As we can see Observables can be obtained from any Hazelcast member or client. An Observable can be observed by registering Observers on it , which are basically callbacks for handling results, errors and completion events. Handling errors and completion is optional. In order to make sure that no results are lost it is recommended that the Observers are registered with their Observables before Job submission.

Due to their reactive nature Observers and Observables work both in batch and streaming jobs, but for batch jobs they have even more convenient ways to be used.

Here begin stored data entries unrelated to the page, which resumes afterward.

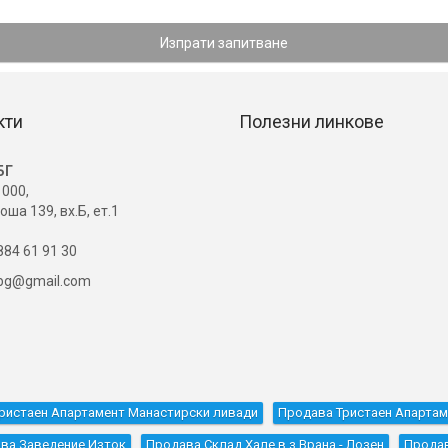
Изпрати запитване
кти
Полезни линкове
БГ
000,
оша 139, вх.Б, ет.1
84 61 91 30
ibg@gmail.com
ристаен Апартамент Манастирски ливади
Продава Тристаен Апартам
ва Заведение Изток
Продава Склад Хале в.з.Врана - Лозен
Продав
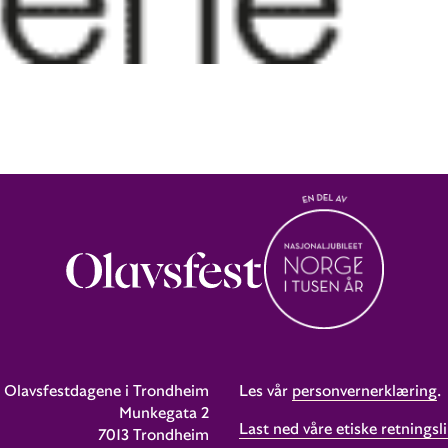
Olavsfestdagene i Trondheim
Les vår
personvernerklæring
.
Munkegata 2
Last ned våre etiske retningsli
7013 Trondheim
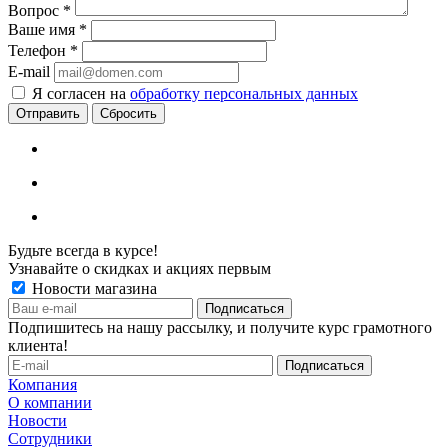
Вопрос
*
Ваше имя
*
Телефон
*
E-mail
Я согласен на
обработку персональных данных
Сбросить
Будьте всегда в курсе!
Узнавайте о скидках и акциях первым
Новости магазина
Подпишитесь на нашу рассылку, и получите курс грамотного
клиента!
Компания
О компании
Новости
Сотрудники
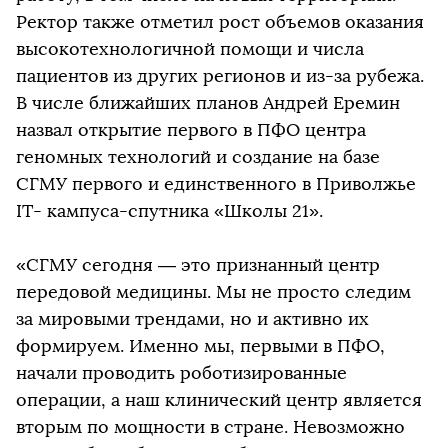
Ректор также отметил рост объемов оказания
высокотехнологичной помощи и числа
пациентов из других регионов и из-за рубежа.
В числе ближайших планов Андрей Еремин
назвал открытие первого в ПФО центра
геномных технологий и создание на базе
СГМУ первого и единственного в Приволжье
IT- кампуса-спутника «Школы 21».
«СГМУ сегодня — это признанный центр
передовой медицины. Мы не просто следим
за мировыми трендами, но и активно их
формируем. Именно мы, первыми в ПФО,
начали проводить роботизированные
операции, а наш клинический центр является
вторым по мощности в стране. Невозможно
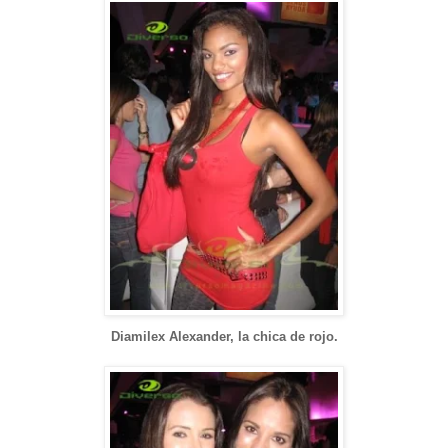
Diamilex Alexander, la chica de rojo.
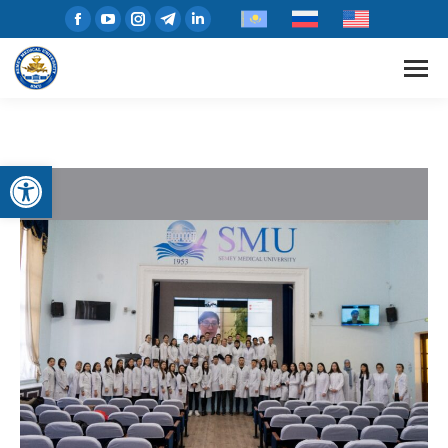
Open toolbar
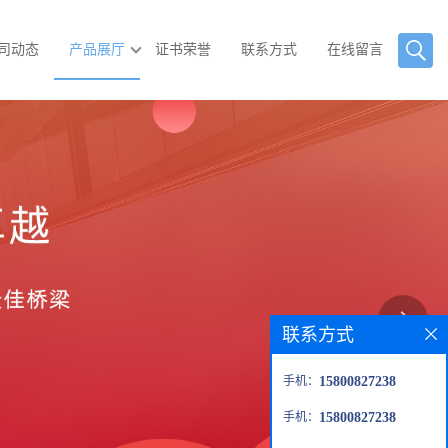
司动态
产品展厅
证书荣誉
联系方式
在线留言
联系方式
手机：
15800827238
手机：
15800827238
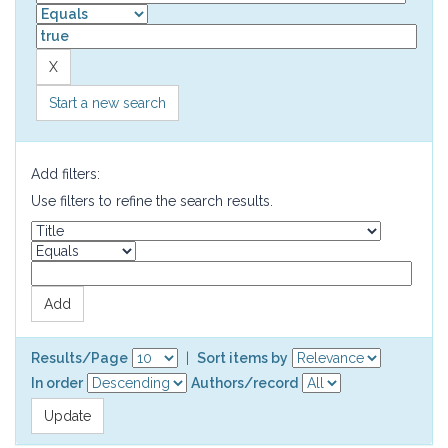
Start a new search
Add filters:
Use filters to refine the search results.
Results/Page
|
Sort items by
In order
Authors/record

They can for example be iterated over, without needing to register any explicit Observers up-front. They can even be converted into a Future form, with a build in transformation function for the results. For example just counting the results and printing the count is as simple as:

HazelcastInstance hz = Hazelcast.bootstrappedInstance();
JetService jet = hz.getJet();
Observable<Long> observable = jet.getObservable("results");

Pipeline pipeline = Pipeline.create();
pipeline.readFrom(TestSources.items(0L, 1L, 2L, 3L, 4L))
        .writeTo(Sinks.observable("results"));

observable.toFuture(Stream::count).thenAccept(System.out::println);
jet.newJob(pipeline).join();

observable.destroy();

Clean-up

Observables are backed by Ringbuffers stored in the cluster which should be cleaned up by the client, once they are no longer necessary. They have a destroy() method which does just that. If the Observable isn’t destroyed, its memory will be leaked in the cluster forever.

In case the client crashes, or looses track of its Observables for any reason it’s still possible to identify all live instances, by using JetService.getObservables() and then the ones no longer needed can be cleaned-up via their destroy methods.